Não é assim que dizem por aí. Então, vou dizer por aqui. Não sei se um dia eu volto. Mas o reveillon na Champs Élysées não é lá aquelas coisas. É diferente, sim. Mas, não tem lá a transcendência que se anuncia e propala. Diferente mesmo porque se encontra gente de todas as partes do mundo. Aliás, um mar de gente encapotada e de garrafa nas mãos – como se bebe! –, que se espalha até aonde nossos olhos podem ver.

À meia-noite, é o fuzuê, sem ritmo, sem ginga ao som do espocar das rolhas do champagne. Grupos e grupos de turistas. Muitas famílias. Muitos casais. Infindáveis ‘parisienses’ de etnias diferentes a saudar o novo ano e, de alguma forma, a imensurável saudade do país de onde vieram.

O vai-e-vem constante sugere a impressão que todos começamos o Novo Ano a percorrer a célebre trilha que vai do nada a lugar nenhum.

Nós, por exemplo. A certa altura, caminhamos rumo a Tour Eiffel. Quando lá chegamos, não havia mais a iluminação que, vista de longe, lhe dava um encantamento especial, adeqüada à época. Resignados, ouvimos que as luzes piscaram só até à meia-noite. Dali em diante, a torre famosa fez-se vulto e as sombras tomaram todas aquelas paragens.

— Ô mesquinharia – disse um dos nossos.

A turma dos otimistas preferiu louvar a caminhada e os votos de “bon anée” que ouvimos e desejamos a todos com quem cruzamos pelo caminho. Entre estes, estava um casal de brasileiros, com os dois filhos aborrescentes. Também aí as opiniões se dividiram. O pai com ares de todo o cuidado é pouco. A mãe, por sua vez, até tentava uma alegria fora de hora e/ou principalmente local — talvez pensasse nas comprinhas da Galerie Lafayette. Ensaiava uns passinhos toscos sob os olhares de reprovação das crianças. Nelas, era visível o desconforto e a lembrança da farra que poderiam estar fazendo, naquele preciso instante, se estivessem no Brasil com os amigos.

Enfim, c’est la vie…

II.

Dei boas-vindas ao Novo ano com um arrependimento.

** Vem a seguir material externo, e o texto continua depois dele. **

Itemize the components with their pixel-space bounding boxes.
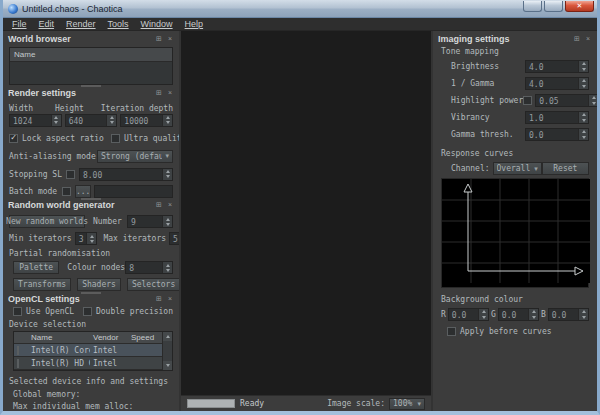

Não sei se deveria. Mas, vou lhes confessar: queria ter comprado um cachorrinho de pelúcia numa lojinha do free-shopp, ainda em Zurique. Nem lembro o preço. Mas, não era caro, não. Cabia na palma de uma das minhas mãos, com sobra. Macio e jeitoso. Com uma cara simpática a sugerir: “Me leva com você”.

Não levei.

Ninguém entenderia aquele cãozinho na minha bagagem. Nem eu mesmo. Mas, sei que faria bonito se desse de presente para alguém.

Mas, a quem?

A uma criança, por exemplo. Das tantas que tenho na família. Reúno uma sobrinhada de fazer inveja. Levaria o primeiro espertinho que fizesse aquela perguntinha constrangedoramente chata.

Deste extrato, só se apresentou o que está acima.